Auction will lure fishing collectors

http://www.mlive.com/news/chronicle/index.ssf?/base/news-11/1178808352288770.xml&coll=8

05/10/07 By Robert C. Burns [email protected]

Before he died in December, Lee Eshleman of Wolf Lake had spent more than three decades pursuing a hobby that became something of an obsession -- collecting fishing lures. Or indeed, practically anything related to fishing and hunting. 

On Friday in Muskegon, a local auctioneer will begin to auction off what is said to be one of the largest private collections of fishing equipment ever sold in the U.S. -- more than 3,000 vintage fishing lures and nearly 500 antique and modern folk-art spearing decoys and wood carvings, and much, much more. 

And that's just the beginning.

Midwest Liquidators of Muskegon has scheduled a series of five auctions of Eshleman's collection through the summer. The first, covering vintage fishing equipment, is scheduled for 2-8 p.m. Friday and starting at noon Saturday at the Sherman Banquet Room, 1531 W. Sherman. 
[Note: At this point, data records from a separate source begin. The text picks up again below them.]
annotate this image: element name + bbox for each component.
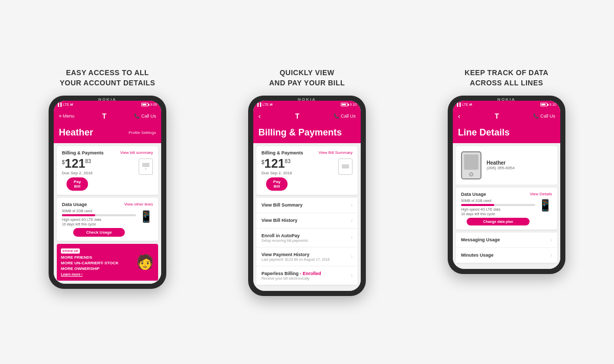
- menu-item-paperless-billing[interactable]: Paperless Billing - Enrolled Receive you…: [256, 266, 358, 285]
- phone-device-icon-3: 📱: [538, 199, 552, 212]
- menu-item-minutes-usage[interactable]: Minutes Usage ›: [456, 248, 557, 263]
- pay-bill-btn-1[interactable]: Pay Bill: [67, 177, 88, 191]
- chevron-icon-2: ›: [351, 235, 353, 240]
- enrolled-label: - Enrolled: [300, 271, 321, 276]
- phone-2: NOKIA ▌▌LTE ⇄ 9:10 ‹ T 📞 Call Us: [248, 96, 366, 296]
- chevron-icon-4: ›: [351, 272, 353, 278]
- column-3: KEEP TRACK OF DATA ACROSS ALL LINES NOKI…: [414, 68, 599, 274]
- content-3: Heather (206) 355-6354 Data Usage View D…: [453, 143, 560, 269]
- page-title-3: Line Details: [458, 127, 555, 138]
- billing-menu-list: View Bill Summary › View Bill History ›: [256, 198, 358, 285]
- headline-2: QUICKLY VIEW AND PAY YOUR BILL: [269, 68, 345, 88]
- battery-icon-1: [141, 103, 148, 106]
- chevron-icon-0: ›: [351, 202, 353, 208]
- phone-device-icon-1: 📱: [139, 210, 153, 223]
- page-wrapper: EASY ACCESS TO ALL YOUR ACCOUNT DETAILS …: [0, 58, 614, 306]
- nav-call-btn[interactable]: 📞 Call Us: [134, 113, 156, 119]
- phone-3: NOKIA ▌▌LTE ⇄ 9:10 ‹ T 📞 Call Us: [448, 96, 565, 274]
- nav-bar-1: ≡ Menu T 📞 Call Us: [54, 109, 161, 123]
- headline-1: EASY ACCESS TO ALL YOUR ACCOUNT DETAILS: [60, 68, 156, 88]
- device-icon: [461, 151, 481, 179]
- nav-menu-btn[interactable]: ≡ Menu: [59, 113, 74, 119]
- nav-logo-1: T: [102, 112, 107, 120]
- nav-call-btn-3[interactable]: 📞 Call Us: [533, 113, 555, 119]
- status-bar-3: ▌▌LTE ⇄ 9:10: [453, 101, 560, 109]
- billing-card-1: Billing & Payments View bill summary $ 1…: [57, 146, 158, 195]
- header-band-3: Line Details: [453, 123, 560, 143]
- status-bar-2: ▌▌LTE ⇄ 9:10: [253, 101, 361, 109]
- chevron-icon-1: ›: [351, 218, 353, 223]
- view-details-link[interactable]: View Details: [530, 192, 552, 196]
- pay-bill-btn-2[interactable]: Pay Bill: [266, 177, 288, 191]
- phone-brand-3: NOKIA: [497, 97, 516, 102]
- content-1: Billing & Payments View bill summary $ 1…: [54, 143, 161, 284]
- view-bill-summary-link[interactable]: View bill summary: [120, 150, 153, 155]
- phone-1: NOKIA ▌▌LTE ⇄ 9:09 ≡ Menu T 📞 Call U: [49, 96, 166, 289]
- battery-icon-2: [341, 103, 348, 106]
- contact-row: Heather (206) 355-6354: [456, 146, 557, 185]
- chevron-icon-msg: ›: [551, 237, 552, 243]
- headline-3: KEEP TRACK OF DATA ACROSS ALL LINES: [465, 68, 549, 88]
- battery-icon-3: [540, 103, 547, 106]
- nav-bar-3: ‹ T 📞 Call Us: [453, 109, 560, 123]
- phone-screen-1: ▌▌LTE ⇄ 9:09 ≡ Menu T 📞 Call Us He: [54, 101, 161, 284]
- menu-item-payment-history[interactable]: View Payment History Last payment: $123.…: [256, 247, 358, 266]
- nav-call-btn-2[interactable]: 📞 Call Us: [334, 113, 356, 119]
- check-usage-btn-1[interactable]: Check Usage: [73, 228, 125, 237]
- nav-back-btn-2[interactable]: ‹: [258, 112, 261, 120]
- billing-card-2: Billing & Payments View Bill Summary $ 1…: [256, 146, 358, 195]
- menu-item-messaging-usage[interactable]: Messaging Usage ›: [456, 233, 557, 248]
- nav-bar-2: ‹ T 📞 Call Us: [253, 109, 361, 123]
- nav-back-btn-3[interactable]: ‹: [458, 112, 461, 120]
- line-detail-menu-list: Messaging Usage › Minutes Usage ›: [456, 233, 557, 263]
- status-bar-1: ▌▌LTE ⇄ 9:09: [54, 101, 161, 109]
- chevron-icon-3: ›: [351, 254, 353, 259]
- ad-banner-1: STOCK UP MORE FRIENDS MORE UN-CARRIER® S…: [57, 244, 158, 281]
- phone-screen-3: ▌▌LTE ⇄ 9:10 ‹ T 📞 Call Us Line Details: [453, 101, 560, 269]
- bill-icon-2: [338, 158, 353, 175]
- menu-item-view-bill-history[interactable]: View Bill History ›: [256, 213, 358, 229]
- change-data-plan-btn[interactable]: Change data plan: [467, 218, 530, 225]
- data-usage-card-1: Data Usage View other lines 90MB of 2GB …: [57, 198, 158, 241]
- learn-more-link[interactable]: Learn more ›: [61, 272, 133, 277]
- bill-icon-1: ≡: [139, 158, 153, 175]
- usage-bar-fill-3: [461, 204, 494, 206]
- view-bill-summary-link-2[interactable]: View Bill Summary: [318, 150, 353, 155]
- content-2: Billing & Payments View Bill Summary $ 1…: [253, 143, 361, 291]
- data-usage-card-3: Data Usage View Details 90MB of 2GB used…: [456, 188, 557, 230]
- menu-item-view-bill-summary[interactable]: View Bill Summary ›: [256, 198, 358, 213]
- usage-bar-bg-3: [461, 204, 535, 206]
- profile-settings-link[interactable]: Profile Settings: [128, 130, 156, 135]
- header-band-1: Heather Profile Settings: [54, 123, 161, 143]
- column-1: EASY ACCESS TO ALL YOUR ACCOUNT DETAILS …: [15, 68, 200, 289]
- phone-brand-1: NOKIA: [98, 97, 117, 102]
- phone-screen-2: ▌▌LTE ⇄ 9:10 ‹ T 📞 Call Us Billing & Pay…: [253, 101, 361, 291]
- phone-brand-2: NOKIA: [298, 97, 316, 102]
- usage-bar-fill-1: [62, 214, 95, 216]
- view-other-lines-link[interactable]: View other lines: [124, 202, 153, 207]
- nav-logo-3: T: [495, 112, 499, 120]
- chevron-icon-min: ›: [551, 253, 552, 258]
- column-2: QUICKLY VIEW AND PAY YOUR BILL NOKIA ▌▌L…: [215, 68, 399, 295]
- stock-badge: STOCK UP: [61, 248, 80, 254]
- ad-person-icon: 🧑: [136, 254, 154, 270]
- nav-logo-2: T: [295, 112, 300, 120]
- page-title-2: Billing & Payments: [258, 127, 356, 138]
- page-title-1: Heather: [59, 127, 93, 138]
- header-band-2: Billing & Payments: [253, 123, 361, 143]
- usage-bar-bg-1: [62, 214, 136, 216]
- menu-item-enroll-autopay[interactable]: Enroll in AutoPay Setup recurring bill p…: [256, 229, 358, 247]
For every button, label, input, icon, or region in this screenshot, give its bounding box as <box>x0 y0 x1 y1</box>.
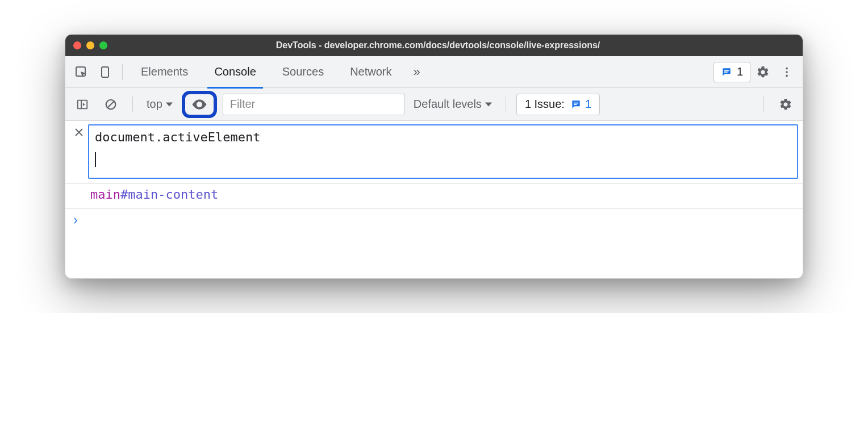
console-toolbar: top Default levels 1 Issue: 1 <box>65 88 803 121</box>
device-toolbar-icon[interactable] <box>94 61 116 83</box>
execution-context-selector[interactable]: top <box>143 98 176 111</box>
result-tag: main <box>90 187 120 202</box>
chat-icon <box>570 99 582 110</box>
live-expression-row: document.activeElement <box>65 121 803 184</box>
issues-count: 1 <box>585 98 591 111</box>
divider <box>763 97 764 112</box>
window-controls <box>73 41 107 49</box>
console-prompt[interactable]: › <box>65 209 803 278</box>
context-label: top <box>147 98 162 111</box>
console-settings-gear-icon[interactable] <box>774 93 797 116</box>
svg-line-11 <box>108 101 114 107</box>
main-tabs: Elements Console Sources Network » 1 <box>65 56 803 88</box>
close-icon <box>74 128 84 137</box>
chevron-down-icon <box>166 101 173 108</box>
window-title: DevTools - developer.chrome.com/docs/dev… <box>113 40 763 51</box>
console-sidebar-toggle-icon[interactable] <box>71 93 94 116</box>
divider <box>506 97 506 112</box>
svg-point-6 <box>786 71 788 73</box>
svg-point-5 <box>786 67 788 69</box>
text-cursor <box>95 152 96 167</box>
levels-label: Default levels <box>414 98 482 111</box>
svg-rect-13 <box>574 102 578 103</box>
log-levels-selector[interactable]: Default levels <box>410 98 495 111</box>
result-id: #main-content <box>120 187 218 202</box>
header-issues-count: 1 <box>737 65 743 78</box>
divider <box>122 64 123 80</box>
expression-text: document.activeElement <box>95 130 791 144</box>
chat-icon <box>721 66 732 78</box>
svg-point-12 <box>198 103 201 106</box>
inspect-element-icon[interactable] <box>70 61 93 83</box>
issues-pill[interactable]: 1 Issue: 1 <box>516 94 600 115</box>
close-window-button[interactable] <box>73 41 81 49</box>
tab-sources[interactable]: Sources <box>270 56 336 88</box>
svg-rect-3 <box>724 70 729 71</box>
more-menu-icon[interactable] <box>775 61 798 83</box>
settings-gear-icon[interactable] <box>752 61 774 83</box>
minimize-window-button[interactable] <box>86 41 94 49</box>
svg-rect-1 <box>102 67 108 77</box>
console-body: document.activeElement main#main-content… <box>65 121 803 278</box>
divider <box>132 97 133 112</box>
maximize-window-button[interactable] <box>99 41 107 49</box>
devtools-window: DevTools - developer.chrome.com/docs/dev… <box>65 34 803 279</box>
remove-live-expression-button[interactable] <box>70 124 88 179</box>
titlebar: DevTools - developer.chrome.com/docs/dev… <box>65 35 803 56</box>
live-expression-result[interactable]: main#main-content <box>65 184 803 209</box>
prompt-chevron-icon: › <box>72 212 79 229</box>
create-live-expression-button[interactable] <box>182 91 217 118</box>
eye-icon <box>191 96 208 113</box>
clear-console-icon[interactable] <box>99 93 122 116</box>
header-issues-badge[interactable]: 1 <box>713 62 750 82</box>
tab-network[interactable]: Network <box>337 56 404 88</box>
live-expression-editor[interactable]: document.activeElement <box>88 124 798 179</box>
svg-point-7 <box>786 74 788 77</box>
issues-label: 1 Issue: <box>525 98 565 111</box>
svg-rect-8 <box>78 100 87 108</box>
tabs-overflow-icon[interactable]: » <box>406 61 428 83</box>
svg-rect-14 <box>574 104 577 105</box>
tab-elements[interactable]: Elements <box>128 56 201 88</box>
tab-console[interactable]: Console <box>202 56 268 88</box>
chevron-down-icon <box>485 101 492 108</box>
filter-input[interactable] <box>223 94 404 115</box>
svg-rect-4 <box>724 72 728 73</box>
Later auctions and their tentative dates will focus on vintage hunting (June 9), modern fishing (July 13), general antiques (Aug. 4) and modern hunting (Sept. 1), according to Midwest's Tim Fitzsimmons. 

Fitzsimmons has been assisted in the effort by Harold Dickert, a local fishing historian and collector. 

"He was a collector who became a hoarder," Dickert said of Eshleman. 

Jacquelyn Eshleman said her husband got the collecting bug from a cousin in the mid-1970s, and hoped to open an antique store specializing in hunting and fishing equipment after he retired from Delphi Corp. in Coopersville. His death at age 57 short-circuited that dream. 

Eshleman was a native of Grand Haven but spent the last 17 years of his life in the Muskegon area. He was an avid outdoorsman who enjoyed fishing and goose and deer hunting, and was an accomplished skeet and trap shooter, according to his obituary.


----------